Writing the Edge of Empire: Joseph Roth's Galicia
Open Access
- Author:
- McInteer, Nicole Lea
- Graduate Program:
- German
- Degree:
- Doctor of Philosophy
- Document Type:
- Dissertation
- Date of Defense:
- October 10, 2016
- Committee Members:
- Dr. Daniel Purdy, Dissertation Advisor/Co-Advisor
Dr. Daniel Purdy, Committee Chair/Co-Chair
Dr. Thomas Beebee, Committee Member
Dr. Richard Page, Committee Member
Dr. Sophie De Schaepdrijver, Outside Member
Dr. Bettina Brandt, Special Member - Keywords:
- Joseph Roth
Austro-Hungarian Empire
Galicia
cosmopolitanism
Austrian literature - Abstract:
- In 1924, Joseph Roth traveled to his birthplace of Galicia on assignment as a feuilletonist for the Frankfurter Zeitung. While traveling in the city of Lemberg, Roth claimed that the city had kosmopolitische Neigungen. This dissertation connects theories of cosmopolitanism to Roth’s writing, specifically his feuilletons that he wrote in France and Galicia, as well as his literary masterpiece Radetzskymarsch. Moreover, this work argues that Roth’s cosmopolitanism can be connected with his Galician roots. Joseph Roth, along with Galician authors Leopold von Sacher-Masoch and Karl Emil Franzos, constructed a literary space for Galicia that established a tradition of writing from the periphery. This project focuses on the region of Galicia – part of modern day Ukraine – and on the authors who most ambitiously monumentalized it as an essential part of Austria. Additionally, this dissertation contextualizes the space of Galicia by reading the Galician volume of the Die österreichisch-ungarische Monarchie in Wort und Bild. Commissioned in 1884 by the Crown Prince Rudolf, thus often called the Kronprinzenwerk, the project was intended to foster a sense of collective patriotism by celebrating the diversity of the Crown Lands.
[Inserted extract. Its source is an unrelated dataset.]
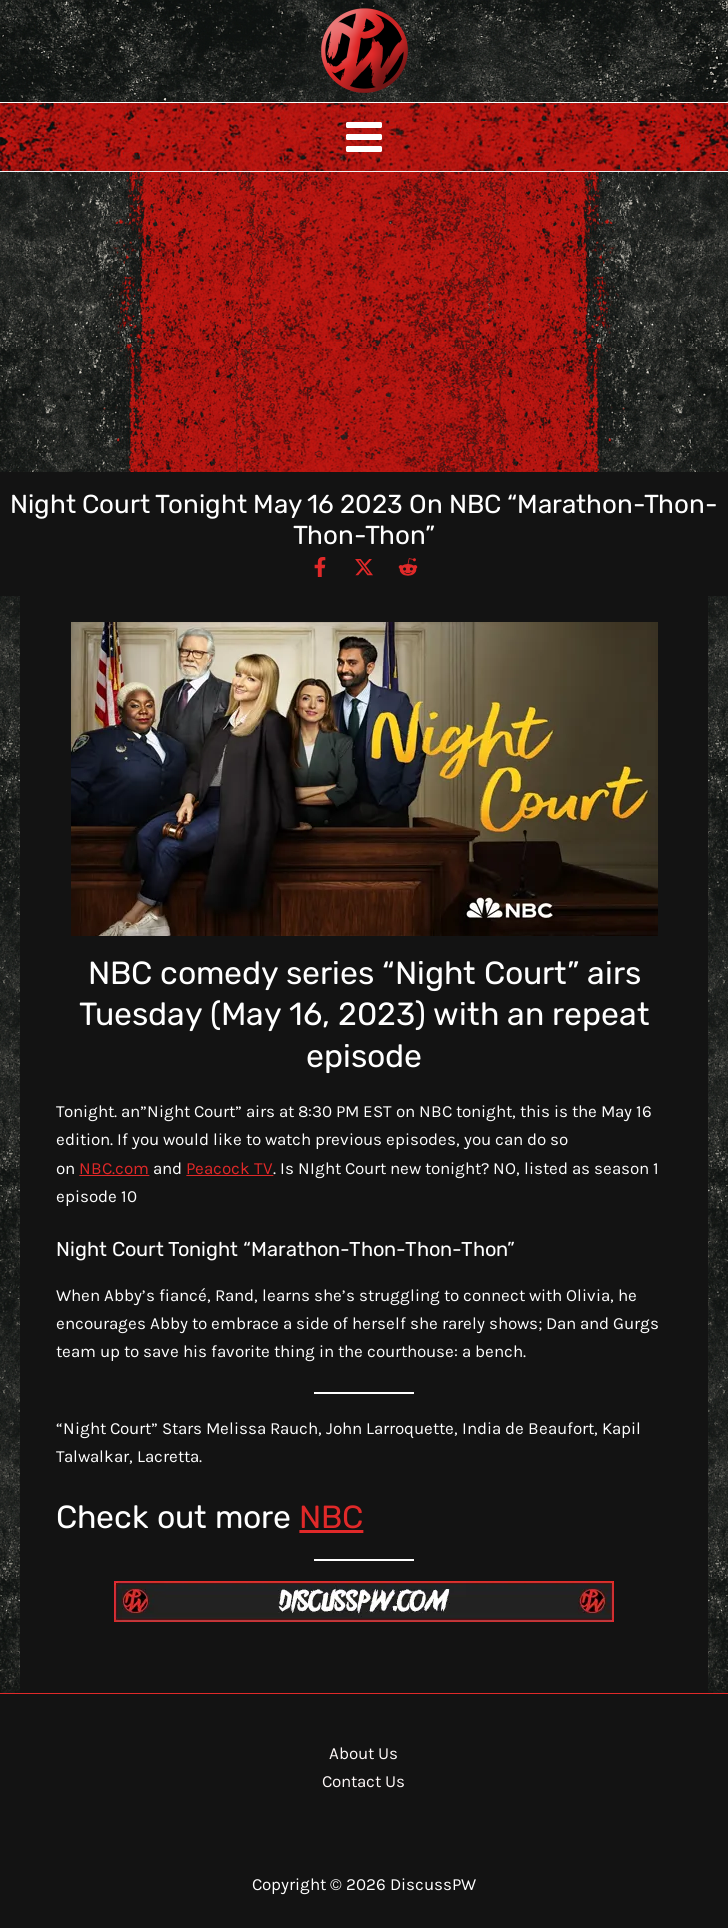 The height and width of the screenshot is (1928, 728). What do you see at coordinates (364, 322) in the screenshot?
I see `[Advertisement]` at bounding box center [364, 322].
The relationship between the center and periphery is an essential theme for this work, and Die österreichisch-ungarische Monarchie in Wort und Bild is an excellent example of these tensions at play. This dissertation demonstrates simultaneously how complicated and how much potential a multinational project can be. Nationalist causes that worked against the multiethnic Austro-Hungarian Empire are most often cited as the primary cause of its downfall, but this dissertation complicates this narrative by pointing to Galicia, where multiculturalism – to a degree – existed and thrived for decades. Roth sees this multiculturalism as cosmopolitanism in Lemberg, which has its roots in the other works examined here: Leopold von Sacher-Masoch’s Der Iluj demonstrates the potentiality of Galicia’s cosmopolitanism; Franzos’s Von Wien nach Czernowitz wittily examines topics like boundaries, stereotypes, and national identity; and the Kronprinzenwerk demonstrates how cosmopolitanism was a construction by the center for the periphery of Galicia. All of these sources provide a rich context for understanding how Joseph Roth envisioned Galicia in his fiction and reportage.